# The task
Set every entry down again exactly, excluding any pictures.

(Dataset entries)
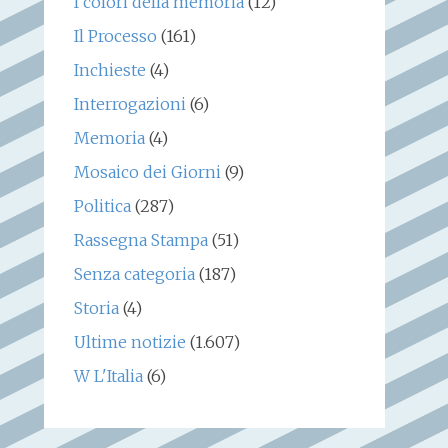
I colori della memoria
(12)
Il Processo
(161)
Inchieste
(4)
Interrogazioni
(6)
Memoria
(4)
Mosaico dei Giorni
(9)
Politica
(287)
Rassegna Stampa
(51)
Senza categoria
(187)
Storia
(4)
Ultime notizie
(1.607)
W L'Italia
(6)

# Answer
I colori della memoria
(12)
Il Processo
(161)
Inchieste
(4)
Interrogazioni
(6)
Memoria
(4)
Mosaico dei Giorni
(9)
Politica
(287)
Rassegna Stampa
(51)
Senza categoria
(187)
Storia
(4)
Ultime notizie
(1.607)
W L'Italia
(6)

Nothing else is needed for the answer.